After the overwhelming success of the original Xenoverse, its little surprise Dimps is back with Dragon Ball Xenoverse 2. I had a chance to get hands-on with the sequel recently, which isn’t too dissimilar to the original Xenoverse on the surface, but poke around underneath the flashy projectile beams and you’ll find Xenoverse 2 features enhancements and upgrades you may not have even realised you wanted.
Graphically, Xenoverse 2 is every bit as crisp and stunning as I remembered, with the environments and characters looking like they were ripped straight out of the anime series, maybe even better in some instances. Running at 60fps compared with 30fps over the original, Xenoverse 2 runs noticeably smoother, especially when quick dashing between locations or transitioning during a teleport. Controls are sharper and more responsive too, registering quick combo inputs for delivering attacks in rapid succession.

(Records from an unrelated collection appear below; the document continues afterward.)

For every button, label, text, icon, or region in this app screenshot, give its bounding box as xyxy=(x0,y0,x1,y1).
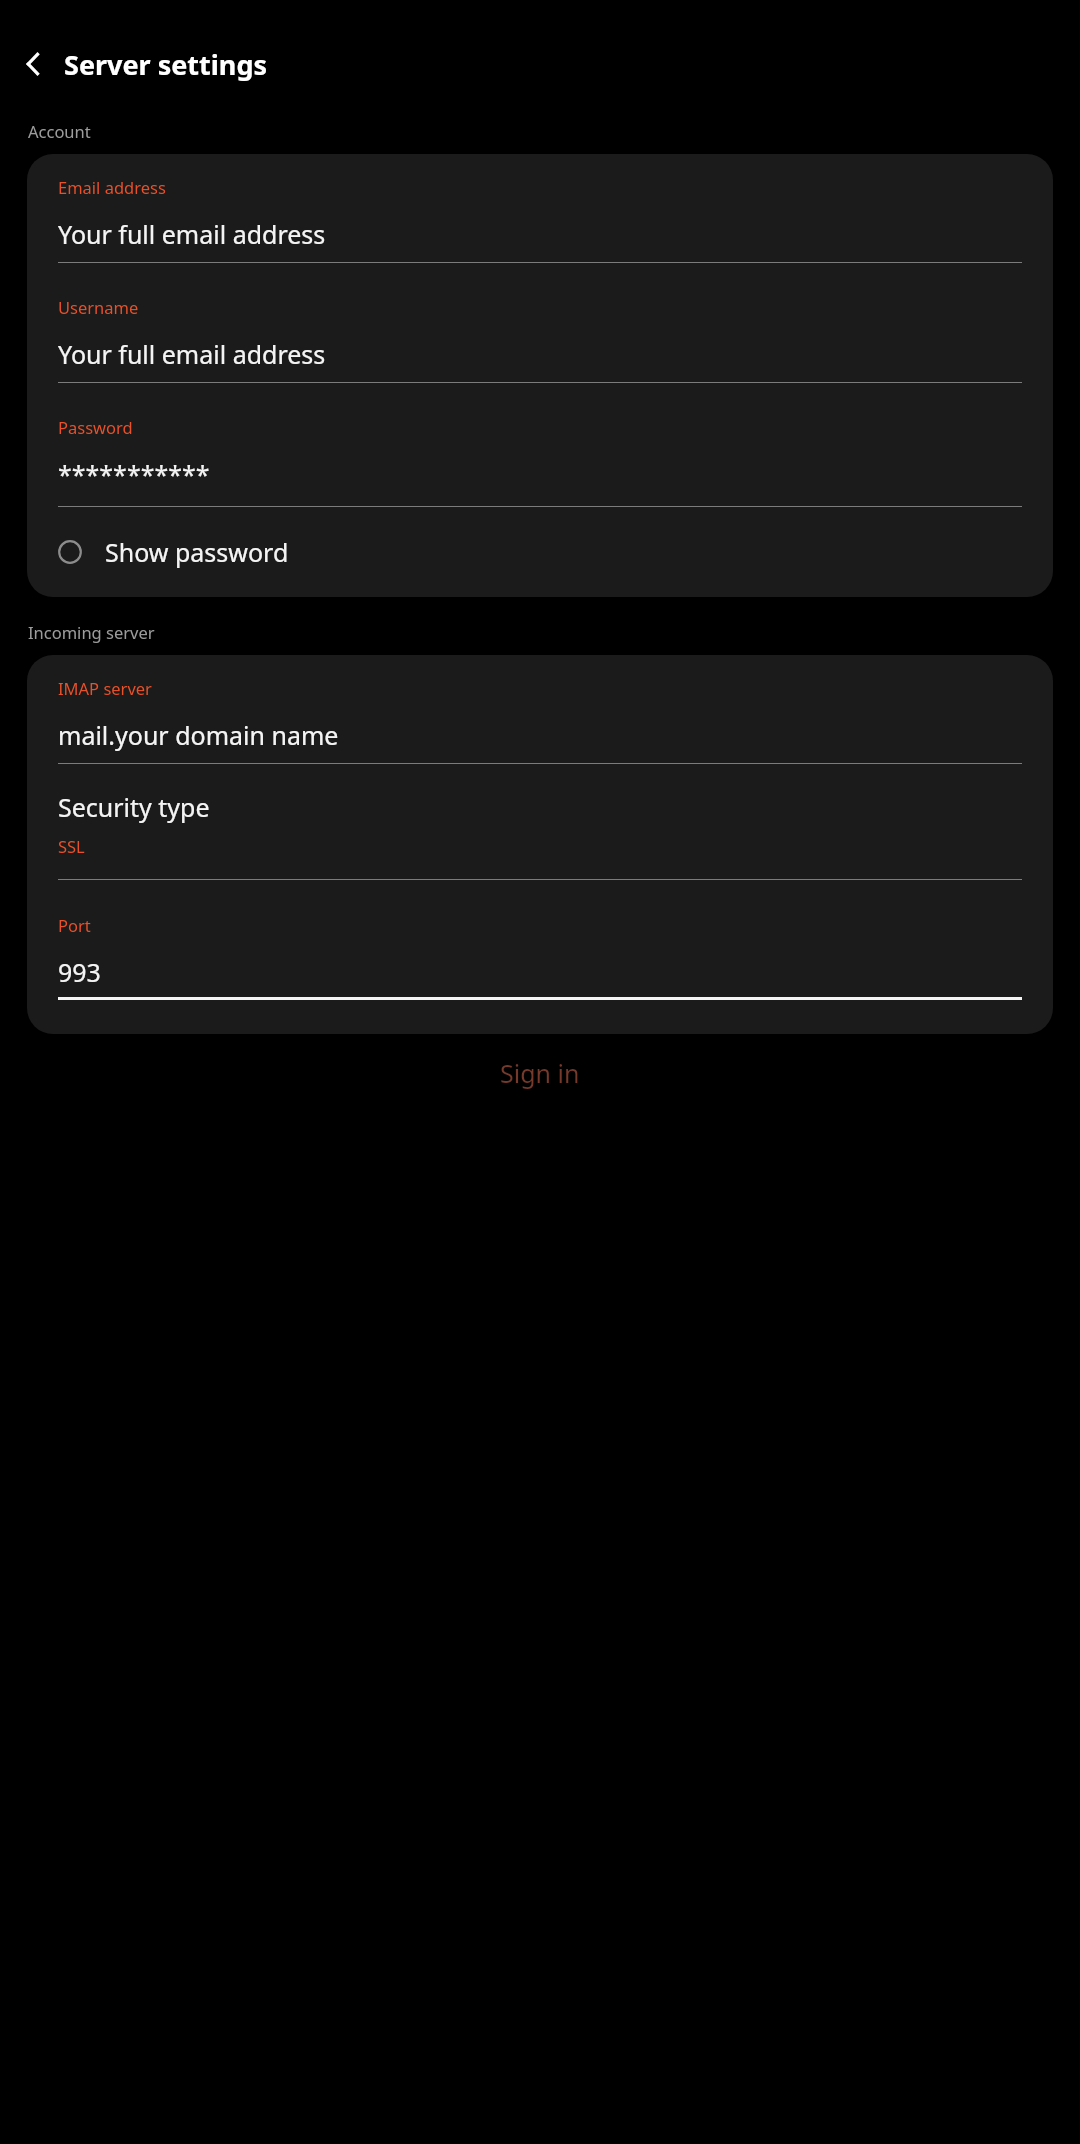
staticText: Your full email address xyxy=(58,337,326,371)
staticText: mail.your domain name xyxy=(58,718,339,752)
button[interactable]: Back xyxy=(14,44,54,84)
staticText: 993 xyxy=(58,955,101,989)
button[interactable]: Show password xyxy=(58,535,1022,569)
staticText: Email address xyxy=(58,176,166,198)
staticText: Your full email address xyxy=(58,217,326,251)
staticText: Sign in xyxy=(500,1056,580,1090)
staticText: Show password xyxy=(105,535,289,569)
staticText: Password xyxy=(58,416,133,438)
staticText: Incoming server xyxy=(28,621,155,643)
staticText: *********** xyxy=(58,457,210,491)
staticText: Port xyxy=(58,914,91,936)
staticText: Security type xyxy=(58,790,210,824)
staticText: Server settings xyxy=(64,46,268,83)
staticText: IMAP server xyxy=(58,677,152,699)
staticText: Account xyxy=(28,120,91,142)
staticText: SSL xyxy=(58,835,85,857)
staticText: Username xyxy=(58,296,139,318)
button[interactable]: Sign in xyxy=(0,1034,1080,1112)
button[interactable]: Security type xyxy=(58,790,1022,880)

During my play time, I had an opportunity to duke it out with CPU-controlled opponents in quick 1v1 slugfests. The emphasis for this preview appeared to be showcasing the multi-player component rather than the story mode, which was just fine with me given the playable roster, now boasts the arrogant Saiyan Prince Vegeta in his Majin form, as well as fan-favourites such as Goku and Trunks in their alternate variations. The newly introduced Black Goku from the new Dragon Ball Super anime will also be a playable character for the first time.
The battle mechanics have been further refined, with the much maligned camera positioning adjusted to eliminate awkward viewpoints. I didn’t experience the same issues during my time with Xenoverse 2, so I can’t say with certainty that it has been fixed completely.
Combat is just as fierce and intense as I remember, with combo chains of weak and strong attacks delivering devastating effect. Ki Blasts look more or less the same, although the trajectory of the energy wave arcs towards its target now. Super Attacks can be customised like the original Xenoverse and include signature attacks from your favourite characters, as well as some ambiguous moves.
The new hub city, Conton City is confirmed to be seven times bigger than the previous hub town of Toki Toki City, and players will also be able to fly around town with up to 300 other players at the same time. This is a huge step forward for the Xenoverse series as I did find Toki Toki City at times feeling rather empty, even with the handful of players online at the same time as you.
Character customisation is more robust with greater detail and options available, so your Time Patrol avatar can be that much more unique to your own sense of style and taste. I’m sure we’re going to plenty of amalgamated cross-overs between Saiyans, Nameks, and all sorts of weird and wonderful alien races. There are reportedly thousands of potential combinations so you shouldn’t meet your identical doppelganger anytime soon.
From what I’ve experienced of Dragon Ball Xenoverse 2 so far, it takes all the best elements from the original and builds upon a formula that didn’t really need all that much improving. The minor tweaks and upgrades are all welcome changes that will surely please Dragon Ball Z and Xenoverse fans alike.
Dragon Ball Xenoverse 2 is due for release in Australia on October 28th 2016, available on PlayStation 4 and Xbox One.